### SUPPLIED RECORDS
════════════════
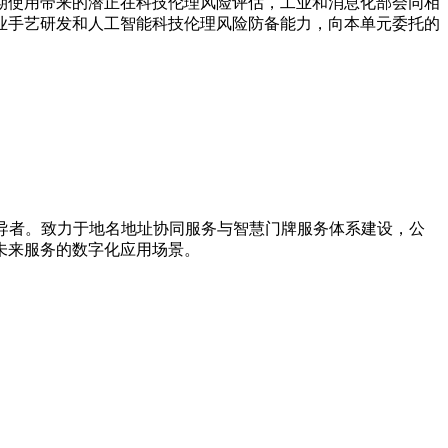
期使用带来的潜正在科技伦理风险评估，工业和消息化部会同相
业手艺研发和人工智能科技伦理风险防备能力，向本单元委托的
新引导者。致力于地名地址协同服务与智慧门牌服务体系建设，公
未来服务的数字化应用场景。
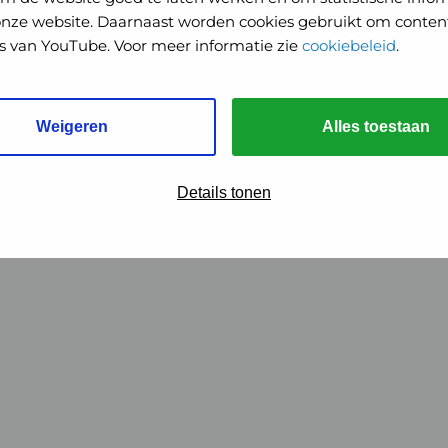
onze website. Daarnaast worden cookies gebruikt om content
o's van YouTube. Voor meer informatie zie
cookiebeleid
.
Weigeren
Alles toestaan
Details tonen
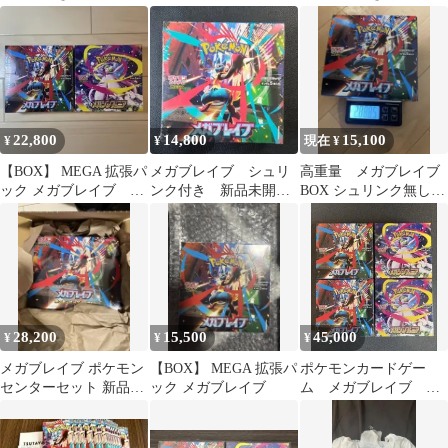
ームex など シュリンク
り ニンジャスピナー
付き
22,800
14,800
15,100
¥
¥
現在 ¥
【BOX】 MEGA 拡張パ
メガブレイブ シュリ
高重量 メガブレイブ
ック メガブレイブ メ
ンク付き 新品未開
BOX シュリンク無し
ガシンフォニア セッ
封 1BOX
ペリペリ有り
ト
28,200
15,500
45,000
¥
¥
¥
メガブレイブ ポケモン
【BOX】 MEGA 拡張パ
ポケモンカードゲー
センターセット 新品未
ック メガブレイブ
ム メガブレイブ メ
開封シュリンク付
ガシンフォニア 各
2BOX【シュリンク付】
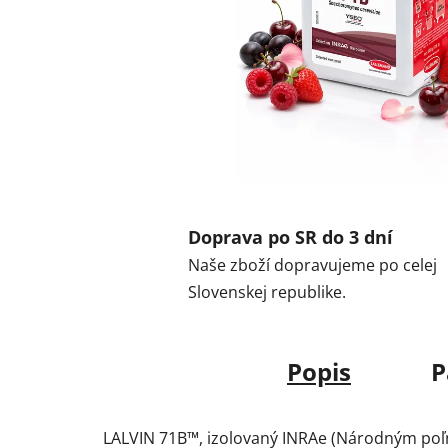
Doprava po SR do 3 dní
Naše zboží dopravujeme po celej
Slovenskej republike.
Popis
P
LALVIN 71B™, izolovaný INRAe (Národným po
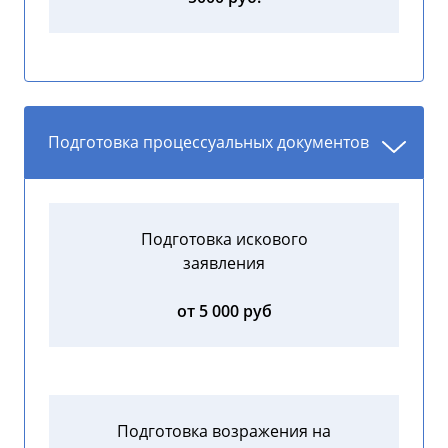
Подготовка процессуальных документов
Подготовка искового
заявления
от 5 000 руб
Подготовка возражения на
════════════════
### ABOUT THIS EXERCISE
An exact, picture-free copy of the listing above is the goal; write it out now.

### THE ANSWER
期使用带来的潜正在科技伦理风险评估，工业和消息化部会同相
业手艺研发和人工智能科技伦理风险防备能力，向本单元委托的
新引导者。致力于地名地址协同服务与智慧门牌服务体系建设，公
未来服务的数字化应用场景。
onze website. Daarnaast worden cookies gebruikt om content
o's van YouTube. Voor meer informatie zie
cookiebeleid
.
Weigeren
Alles toestaan
Details tonen
ームex など シュリンク
り ニンジャスピナー
付き
22,800
14,800
15,100
¥
¥
現在 ¥
【BOX】 MEGA 拡張パ
メガブレイブ シュリ
高重量 メガブレイブ
ック メガブレイブ メ
ンク付き 新品未開
BOX シュリンク無し
ガシンフォニア セッ
封 1BOX
ペリペリ有り
ト
28,200
15,500
45,000
¥
¥
¥
メガブレイブ ポケモン
【BOX】 MEGA 拡張パ
ポケモンカードゲー
センターセット 新品未
ック メガブレイブ
ム メガブレイブ メ
開封シュリンク付
ガシンフォニア 各
2BOX【シュリンク付】
Doprava po SR do 3 dní
Naše zboží dopravujeme po celej
Slovenskej republike.
Popis
P
LALVIN 71B™, izolovaný INRAe (Národným po
Подготовка процессуальных документов
Подготовка искового
заявления
от 5 000 руб
Подготовка возражения на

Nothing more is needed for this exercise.